The vSphere HA configuration protects customer workloads in the VI workload domain. You consider the varying and sometimes significant CPU or memory reservations for the customer workloads and the requirements of vSAN.

You configure several vSphere HA features to provide high availability for the customer workloads in the domain.

Table 1. vSphere HA Features Configured for the SDDC

vSphere HA Feature

Description

Host failure response

vSphere HA can respond to individual host failures by restarting virtual machines on other hosts within the cluster.

Response for host isolation

If a host becomes isolated, vSphere HA can detect and shut down or restart virtual machines on available hosts.

Datastore with PDL or APD

When virtual machines are hosted on non-vSAN datastores, vSphere HA can detect datastore outages and restart virtual machines on hosts that have datastore access.

Admission control policy

Configure how the cluster determines available resources. In a smaller vSphere HA cluster, a larger proportion of the cluster resources are reserved to accommodate ESXi host failures according to the selected admission control policy.
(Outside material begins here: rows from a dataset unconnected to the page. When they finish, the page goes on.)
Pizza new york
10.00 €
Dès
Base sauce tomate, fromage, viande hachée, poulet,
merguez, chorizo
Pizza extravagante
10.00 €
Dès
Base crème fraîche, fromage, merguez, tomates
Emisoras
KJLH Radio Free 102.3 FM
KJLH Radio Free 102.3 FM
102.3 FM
VM and Application Monitoring

If a virtual machine failure occurs, the VM and Application Monitoring service restarts that virtual machine. The service uses VMware Tools to evaluate whether a virtual machine in the cluster is running.

Table 2. Admission Control Policies in vSphere HA

Policy Name

Description

Host failures the cluster tolerates

vSphere HA ensures that a specified number of ESXi hosts can fail and sufficient resources remain in the cluster to fail over all the virtual machines from those ESXi hosts.
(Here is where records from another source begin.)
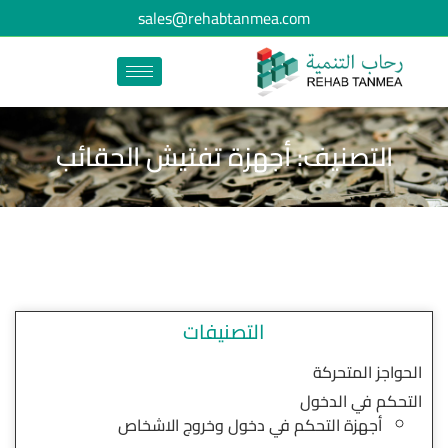
sales@rehabtanmea.com
التصنيف: أجهزة تفتيش الحقائب
التصنيفات
الحواجز المتحركة
التحكم في الدخول
أجهزة التحكم في دخول وخروج الاشخاص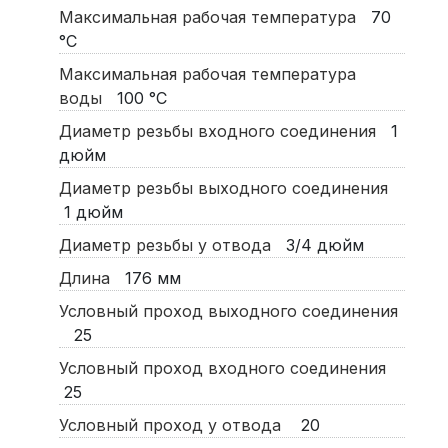
Максимальная рабочая температура
70
°C
Максимальная рабочая температура
воды
100
°C
Диаметр резьбы входного соединения
1
дюйм
Диаметр резьбы выходного соединения
1
дюйм
Диаметр резьбы у отвода
3/4
дюйм
Длина
176
мм
Условный проход выходного соединения
25
Условный проход входного соединения
25
Условный проход у отвода
20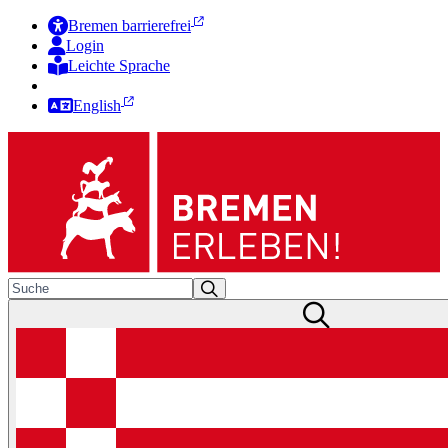
Bremen barrierefrei
Login
Leichte Sprache
Zur Deutschen Gebärdensprache
English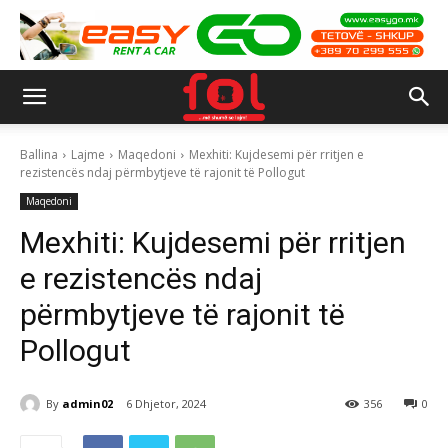
Ballina
Lajme
Maqedoni
Mexhiti: Kujdesemi për rritjen e
rezistencës ndaj përmbytjeve të rajonit të Pollogut
Maqedoni
Mexhiti: Kujdesemi për rritjen
e rezistencës ndaj
përmbytjeve të rajonit të
Pollogut
By
admin02
6 Dhjetor, 2024
356
0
Percentage of cluster resources reserved

vSphere HA reserves a specified percentage of aggregated CPU and memory resources for failover.

Specify failover hosts

If an ESXi host fails, vSphere HA attempts to restart its virtual machines on any of the specified failover ESXi hosts. If a restart is not possible, for example, the failover ESXi hosts have insufficient resources or have failed as well, then vSphere HA attempts to restart the virtual machines on other ESXi hosts in the vSphere Cluster.

Table 3. Design Decisions on vSphere Availability for a VI Workload Domain Cluster

Decision ID

Design Decision

Design Justification

Design Implication

VCF-WLD-VCS-CLS-005

Use vSphere HA to protect all virtual machines against failures.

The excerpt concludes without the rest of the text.